▸ **Aim of the exercise**
Respond with nothing but the number of lines in this data that include the word "well".

Extracted page text data:
****************************************

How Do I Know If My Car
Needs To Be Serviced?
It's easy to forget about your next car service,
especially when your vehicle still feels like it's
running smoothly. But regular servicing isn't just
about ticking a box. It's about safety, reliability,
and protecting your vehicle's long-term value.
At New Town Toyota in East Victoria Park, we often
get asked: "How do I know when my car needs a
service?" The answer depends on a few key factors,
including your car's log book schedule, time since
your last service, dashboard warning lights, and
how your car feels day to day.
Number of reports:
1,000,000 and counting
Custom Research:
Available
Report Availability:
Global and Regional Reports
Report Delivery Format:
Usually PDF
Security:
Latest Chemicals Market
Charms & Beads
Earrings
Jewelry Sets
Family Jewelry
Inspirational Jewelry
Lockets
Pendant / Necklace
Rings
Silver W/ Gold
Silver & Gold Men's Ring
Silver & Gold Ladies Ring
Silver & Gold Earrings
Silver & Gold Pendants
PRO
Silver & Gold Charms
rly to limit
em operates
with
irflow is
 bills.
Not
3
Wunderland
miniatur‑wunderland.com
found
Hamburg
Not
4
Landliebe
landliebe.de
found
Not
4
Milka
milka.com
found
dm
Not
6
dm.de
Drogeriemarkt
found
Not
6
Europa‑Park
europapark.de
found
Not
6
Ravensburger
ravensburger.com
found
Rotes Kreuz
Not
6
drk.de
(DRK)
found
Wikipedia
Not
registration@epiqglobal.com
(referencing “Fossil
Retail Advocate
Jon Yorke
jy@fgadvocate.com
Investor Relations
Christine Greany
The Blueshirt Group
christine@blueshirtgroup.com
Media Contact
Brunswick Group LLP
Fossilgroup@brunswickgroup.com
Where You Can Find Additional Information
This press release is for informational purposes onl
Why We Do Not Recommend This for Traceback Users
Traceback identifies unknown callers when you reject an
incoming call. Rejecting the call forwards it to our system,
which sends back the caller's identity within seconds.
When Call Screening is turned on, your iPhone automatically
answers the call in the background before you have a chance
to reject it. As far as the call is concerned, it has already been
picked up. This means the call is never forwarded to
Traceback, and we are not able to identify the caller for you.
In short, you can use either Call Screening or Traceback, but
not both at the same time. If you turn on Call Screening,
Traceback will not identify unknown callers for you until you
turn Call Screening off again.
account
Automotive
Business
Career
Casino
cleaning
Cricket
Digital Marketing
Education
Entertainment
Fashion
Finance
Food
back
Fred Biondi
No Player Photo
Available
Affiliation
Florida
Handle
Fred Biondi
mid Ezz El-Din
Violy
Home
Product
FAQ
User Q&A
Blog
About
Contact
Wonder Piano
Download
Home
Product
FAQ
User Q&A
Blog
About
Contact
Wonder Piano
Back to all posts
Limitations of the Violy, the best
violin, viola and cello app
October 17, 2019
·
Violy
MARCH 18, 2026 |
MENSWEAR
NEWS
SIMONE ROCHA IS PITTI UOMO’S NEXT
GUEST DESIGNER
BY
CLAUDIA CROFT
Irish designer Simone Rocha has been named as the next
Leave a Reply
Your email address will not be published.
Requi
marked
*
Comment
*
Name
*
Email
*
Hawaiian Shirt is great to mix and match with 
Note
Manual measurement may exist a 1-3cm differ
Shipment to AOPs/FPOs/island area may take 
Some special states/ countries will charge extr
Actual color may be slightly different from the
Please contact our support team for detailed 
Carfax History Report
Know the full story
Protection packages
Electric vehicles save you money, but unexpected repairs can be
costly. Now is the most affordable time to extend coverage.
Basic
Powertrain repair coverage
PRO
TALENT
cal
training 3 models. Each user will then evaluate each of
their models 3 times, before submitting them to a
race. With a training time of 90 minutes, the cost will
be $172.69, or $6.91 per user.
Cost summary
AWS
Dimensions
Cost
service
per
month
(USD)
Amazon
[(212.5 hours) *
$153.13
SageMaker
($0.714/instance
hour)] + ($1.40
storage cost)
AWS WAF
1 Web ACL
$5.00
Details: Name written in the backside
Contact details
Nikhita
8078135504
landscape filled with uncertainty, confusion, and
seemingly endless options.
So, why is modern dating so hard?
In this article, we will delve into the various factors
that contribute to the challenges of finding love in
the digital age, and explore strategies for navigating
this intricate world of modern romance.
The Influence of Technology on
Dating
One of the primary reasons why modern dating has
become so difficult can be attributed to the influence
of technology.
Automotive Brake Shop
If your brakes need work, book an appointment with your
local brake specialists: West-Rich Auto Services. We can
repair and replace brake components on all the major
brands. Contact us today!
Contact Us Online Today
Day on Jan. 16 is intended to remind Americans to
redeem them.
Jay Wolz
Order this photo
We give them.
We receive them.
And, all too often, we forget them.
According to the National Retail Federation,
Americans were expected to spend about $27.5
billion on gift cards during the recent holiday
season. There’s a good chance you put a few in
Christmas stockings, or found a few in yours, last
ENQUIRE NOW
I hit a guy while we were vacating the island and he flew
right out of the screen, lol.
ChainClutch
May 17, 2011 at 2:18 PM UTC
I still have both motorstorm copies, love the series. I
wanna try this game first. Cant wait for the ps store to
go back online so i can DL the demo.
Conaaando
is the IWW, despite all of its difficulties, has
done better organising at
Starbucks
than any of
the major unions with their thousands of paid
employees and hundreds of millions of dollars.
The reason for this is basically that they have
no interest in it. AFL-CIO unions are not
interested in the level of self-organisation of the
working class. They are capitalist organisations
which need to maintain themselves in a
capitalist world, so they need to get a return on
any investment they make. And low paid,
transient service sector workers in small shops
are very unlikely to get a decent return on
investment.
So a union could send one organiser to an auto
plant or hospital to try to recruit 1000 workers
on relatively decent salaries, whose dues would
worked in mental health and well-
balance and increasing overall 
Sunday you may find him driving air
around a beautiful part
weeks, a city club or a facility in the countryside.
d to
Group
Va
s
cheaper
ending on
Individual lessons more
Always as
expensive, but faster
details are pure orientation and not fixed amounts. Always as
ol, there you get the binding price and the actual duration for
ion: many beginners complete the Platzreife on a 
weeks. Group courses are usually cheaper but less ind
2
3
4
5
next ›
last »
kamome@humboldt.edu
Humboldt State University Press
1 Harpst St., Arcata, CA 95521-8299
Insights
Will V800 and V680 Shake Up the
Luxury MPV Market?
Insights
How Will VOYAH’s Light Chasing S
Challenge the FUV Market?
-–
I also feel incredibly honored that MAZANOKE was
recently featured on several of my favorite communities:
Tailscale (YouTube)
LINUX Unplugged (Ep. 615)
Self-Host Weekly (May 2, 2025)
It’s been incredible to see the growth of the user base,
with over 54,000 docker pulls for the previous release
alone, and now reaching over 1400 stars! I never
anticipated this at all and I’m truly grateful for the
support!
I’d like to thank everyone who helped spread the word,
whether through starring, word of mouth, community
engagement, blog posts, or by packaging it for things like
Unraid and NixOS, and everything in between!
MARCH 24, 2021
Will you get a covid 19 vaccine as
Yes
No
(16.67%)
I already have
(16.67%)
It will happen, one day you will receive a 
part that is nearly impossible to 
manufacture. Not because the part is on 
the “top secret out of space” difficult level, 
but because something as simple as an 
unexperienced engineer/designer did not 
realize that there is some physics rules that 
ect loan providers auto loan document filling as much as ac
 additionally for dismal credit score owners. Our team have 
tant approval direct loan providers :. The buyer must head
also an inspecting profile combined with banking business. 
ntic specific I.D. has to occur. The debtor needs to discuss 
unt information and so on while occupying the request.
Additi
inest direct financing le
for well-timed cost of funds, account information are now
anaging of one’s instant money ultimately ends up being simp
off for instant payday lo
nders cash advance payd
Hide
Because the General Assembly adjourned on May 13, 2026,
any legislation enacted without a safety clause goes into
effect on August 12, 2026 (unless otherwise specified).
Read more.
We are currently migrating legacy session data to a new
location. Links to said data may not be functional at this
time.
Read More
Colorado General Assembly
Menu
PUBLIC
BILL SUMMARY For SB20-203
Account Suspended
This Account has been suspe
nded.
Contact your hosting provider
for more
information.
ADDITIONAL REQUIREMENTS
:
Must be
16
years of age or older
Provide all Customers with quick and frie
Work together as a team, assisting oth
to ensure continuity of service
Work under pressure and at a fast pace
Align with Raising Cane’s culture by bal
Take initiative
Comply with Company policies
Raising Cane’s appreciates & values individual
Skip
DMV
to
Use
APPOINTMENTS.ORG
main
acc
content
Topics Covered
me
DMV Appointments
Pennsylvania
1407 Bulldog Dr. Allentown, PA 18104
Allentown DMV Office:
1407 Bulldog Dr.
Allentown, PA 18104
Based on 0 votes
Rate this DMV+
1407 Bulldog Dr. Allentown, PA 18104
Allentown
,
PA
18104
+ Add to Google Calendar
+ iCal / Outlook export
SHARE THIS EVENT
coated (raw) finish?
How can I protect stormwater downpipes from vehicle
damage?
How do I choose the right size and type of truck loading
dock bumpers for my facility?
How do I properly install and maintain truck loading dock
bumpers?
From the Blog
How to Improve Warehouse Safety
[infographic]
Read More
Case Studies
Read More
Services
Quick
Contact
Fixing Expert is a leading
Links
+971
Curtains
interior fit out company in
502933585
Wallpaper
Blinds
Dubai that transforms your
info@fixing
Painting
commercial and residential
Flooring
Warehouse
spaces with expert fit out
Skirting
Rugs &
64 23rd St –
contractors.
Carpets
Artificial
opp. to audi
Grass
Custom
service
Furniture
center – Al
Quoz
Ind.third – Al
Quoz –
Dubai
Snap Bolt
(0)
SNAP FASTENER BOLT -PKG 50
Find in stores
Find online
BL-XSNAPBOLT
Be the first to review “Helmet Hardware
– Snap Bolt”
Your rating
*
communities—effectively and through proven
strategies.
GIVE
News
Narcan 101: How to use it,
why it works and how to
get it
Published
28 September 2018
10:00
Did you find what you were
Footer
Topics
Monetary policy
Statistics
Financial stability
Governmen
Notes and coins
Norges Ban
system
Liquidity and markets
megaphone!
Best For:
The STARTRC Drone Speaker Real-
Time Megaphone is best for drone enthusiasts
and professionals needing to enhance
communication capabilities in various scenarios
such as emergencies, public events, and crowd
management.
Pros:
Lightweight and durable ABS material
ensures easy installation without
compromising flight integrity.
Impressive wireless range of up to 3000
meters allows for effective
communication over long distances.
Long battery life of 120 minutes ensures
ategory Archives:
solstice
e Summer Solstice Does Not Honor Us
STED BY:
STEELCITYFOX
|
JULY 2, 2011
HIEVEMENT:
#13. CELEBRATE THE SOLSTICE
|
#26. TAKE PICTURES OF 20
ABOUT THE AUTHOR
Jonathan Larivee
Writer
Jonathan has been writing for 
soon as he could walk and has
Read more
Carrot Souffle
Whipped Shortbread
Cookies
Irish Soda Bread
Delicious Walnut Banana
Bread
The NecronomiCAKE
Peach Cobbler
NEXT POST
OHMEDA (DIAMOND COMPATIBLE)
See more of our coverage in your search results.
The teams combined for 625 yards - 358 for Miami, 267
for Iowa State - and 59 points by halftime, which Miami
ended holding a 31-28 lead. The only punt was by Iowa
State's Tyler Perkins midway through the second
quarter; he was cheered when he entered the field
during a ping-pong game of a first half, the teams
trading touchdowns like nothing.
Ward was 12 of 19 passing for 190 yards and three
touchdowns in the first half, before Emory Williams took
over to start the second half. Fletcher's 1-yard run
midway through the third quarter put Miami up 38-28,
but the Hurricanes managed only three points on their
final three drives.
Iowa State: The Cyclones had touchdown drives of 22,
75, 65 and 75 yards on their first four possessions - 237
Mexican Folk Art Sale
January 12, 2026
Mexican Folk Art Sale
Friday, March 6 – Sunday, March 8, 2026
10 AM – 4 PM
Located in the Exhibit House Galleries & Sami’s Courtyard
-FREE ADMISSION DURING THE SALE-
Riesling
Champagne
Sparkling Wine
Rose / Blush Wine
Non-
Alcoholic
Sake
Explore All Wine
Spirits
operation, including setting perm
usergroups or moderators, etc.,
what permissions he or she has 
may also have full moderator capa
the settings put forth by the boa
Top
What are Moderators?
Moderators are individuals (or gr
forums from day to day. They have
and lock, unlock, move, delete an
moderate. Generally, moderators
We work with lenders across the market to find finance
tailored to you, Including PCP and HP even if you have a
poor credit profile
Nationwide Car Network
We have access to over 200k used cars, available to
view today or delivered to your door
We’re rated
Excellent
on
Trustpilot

****************************************

▸ **Worked solution**
2